Nach dem Krieg wurden die Flakstellungen als Behelfsunterkünfte genutzt, sofern sie nicht gesprengt oder beseitigt worden sind. Von der nördlichen Batterie ist heute praktisch nichts mehr vorhanden. Die südliche ist teilweise von der Geschwister-Scholl-Halle überbaut; die Ruinen von vier Stellungen sind dort noch im Unterholz und auf der Wiese nördlich des Luderbachs zu finden. Der Splitterschutzbunker aus Beton, der lange nahe der Geschwister-Scholl-Halle lag, wurde 2019 mit sehr großem Aufwand in den inzwischen umzäunten Bereich am Brüllochsenweg gebracht.

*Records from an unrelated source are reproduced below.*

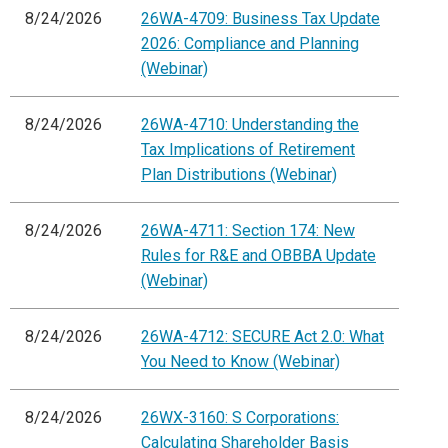
8/24/2026
26WA-4709: Business Tax Update
2026: Compliance and Planning
(Webinar)
8/24/2026
26WA-4710: Understanding the
Tax Implications of Retirement
Plan Distributions (Webinar)
8/24/2026
26WA-4711: Section 174: New
Rules for R&E and OBBBA Update
(Webinar)
8/24/2026
26WA-4712: SECURE Act 2.0: What
You Need to Know (Webinar)
8/24/2026
26WX-3160: S Corporations:
Calculating Shareholder Basis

„Keineswegs soll mit dieser Unternehmung einer Verherrlichung des Krieges das Wort geredet werden“, stellt Altbürgermeister und GHK-Vorsitzender Herbert Hunkel beim Rundgang klar. „Es ist vielmehr ein Mahnmal der Zeitgeschichte.“
Der DLB beseitigt an der denkmalgeschützten Anlage regelmäßig Brombeerranken und anderen Bewuchs. Mit der Denkmalschutzbehörde hatte die Stadt seinerzeit entschieden, „die anderen Relikte der Flakstellungen in Würde altern zu lassen. Im Laufe der Zeit werden sie von stacheligem Gestrüpp überwuchert sein“, heißt es im Film. Entsprechend erstaunt sind die Ortskundigen nun, als sie beim Spaziergang feststellen, dass eine Anlage, die sehr zugewuchert war, plötzlich freigeschnitten ist. Es handele sich um ein Versehen, vermutet Hunkel; „dann wird sie halt wieder überwuchern“.
Wo es Buch und Film gibt
Die GHK-Broschüre „Die ehemaligen Flakstellungen in der Neu-Isenburger Ostgemarkung: Eine Dokumentation gegen das Vergessen“ ist in der Stadtbibliothek und im Bürgeramt zum Selbstkostenpreis von 15 Euro erhältlich. Der Film ist abrufbar über die GHK-Internetseite (ghk.schewe-it.de).